The Wealth of Nations as Booker's Seven Basic Plots Analysis Plot

Christopher Booker is a scholar who wrote that every story falls into one of seven basic plot structures: Overcoming the Monster, Rags to Riches, the Quest, Voyage and Return, Comedy, Tragedy, and Rebirth. Shmoop explores which of these structures fits this story like Cinderella’s slipper.

Plot Type : Overcoming the Monster

Anticipation Stage and "Call"

Our hero Adam Smith is convinced that something is not quite right with the world. He feels "called" from his everyday life to write a book that will help Britain become the wealthiest country on earth. And it's all about convincing the government to take its dirty hands off the economy and to just let things work on their own. It's the economic equivalent of taking training wheels off of a bicycle.

Dream Stage

Smith takes us into a wonderful world where everyone uses money to buy and sell the goods they need to live the most fulfilling lives they can. It's not like everyone is rich, but even the poorest people in society live better lives than some of the richest people in the undeveloped countries of the world.

That's because it's totally possible for the whole country to get richer at the same if the people keep competing to produce better goods more cheaply. Because when you think about it, making more money isn't the only way to become wealthier. You can also become wealthier if the cost of everything goes down and you keep making the same amount of money.

Frustration Stage

Unfortunately, Adam Smith's vision of a truly free market is only a dream.
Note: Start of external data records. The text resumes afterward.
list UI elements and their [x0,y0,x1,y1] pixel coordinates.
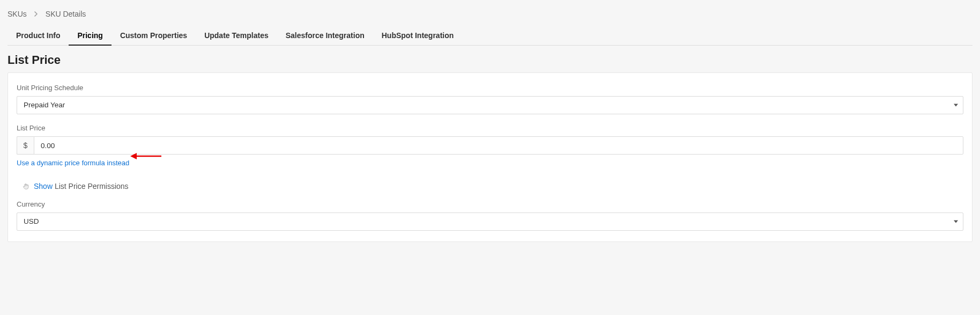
unit-pricing-schedule-select[interactable]: Prepaid Year [17,96,963,114]
chevron-right-icon [34,11,38,17]
tab-update-templates[interactable]: Update Templates [196,26,277,45]
permissions-text: List Price Permissions [53,182,129,191]
dynamic-price-link[interactable]: Use a dynamic price formula instead [17,159,129,167]
currency-symbol: $ [17,136,34,155]
breadcrumb: SKUs SKU Details [8,8,972,26]
unit-pricing-schedule-value: Prepaid Year [24,96,65,114]
page-title: List Price [8,46,972,72]
tab-salesforce-integration[interactable]: Salesforce Integration [277,26,373,45]
list-price-panel: Unit Pricing Schedule Prepaid Year List … [8,72,972,242]
breadcrumb-parent[interactable]: SKUs [8,10,27,18]
tabs: Product Info Pricing Custom Properties U… [8,26,972,46]
currency-select[interactable]: USD [17,213,963,231]
currency-value: USD [24,213,39,231]
tab-pricing[interactable]: Pricing [69,26,111,45]
tab-hubspot-integration[interactable]: HubSpot Integration [373,26,463,45]
unit-pricing-schedule-label: Unit Pricing Schedule [17,84,963,92]
tab-custom-properties[interactable]: Custom Properties [112,26,196,45]
currency-label: Currency [17,200,963,208]
breadcrumb-current: SKU Details [46,10,86,18]
tab-product-info[interactable]: Product Info [8,26,69,45]
hand-icon [23,183,29,189]
list-price-label: List Price [17,124,963,132]
permissions-row: Show List Price Permissions [23,182,963,191]
show-permissions-link[interactable]: Show [34,182,53,191]
list-price-input[interactable] [34,136,963,155]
The reality is that the British government still interferes a lot in the economy, putting crazy restrictions on foreign goods and encouraging exports even when it makes no sense to do so.

It's all because Britain thinks it can only get richer if other countries get poorer. But as Smith reminds us, none of this makes sense because free trade can make all of the participants richer at the same time.

Nightmare Stage

In case we didn't realize how bad things were, Adam Smith gives us a clear idea of just how inefficient and immoral Britain's economic system is. For starters, it's based completely on the immoral destruction of human freedom, because Britain has overseas colonies where it uses slaves for labor on land that the colonizers have stolen from the original inhabitants. It's all one huge tangle of horror, since it accomplishes the double outrage of ruining human freedom while making Britain poorer than it would be if it just left its colonies to be free.

The Thrilling Escape from Death, the Death of the Monster

By the end of the book, Adam Smith has become utterly convinced that his arguments about human freedom and economic policy are correct. Unfortunately, this story of overcoming the monster doesn't have the happy ending that most do. That's because Smith isn't yet sure of how people will react to his ideas. He's pessimistic about his future success.

But history would ultimately give him a happy ending, as his book would become a bestseller and would become the most influential economics book of the modern age.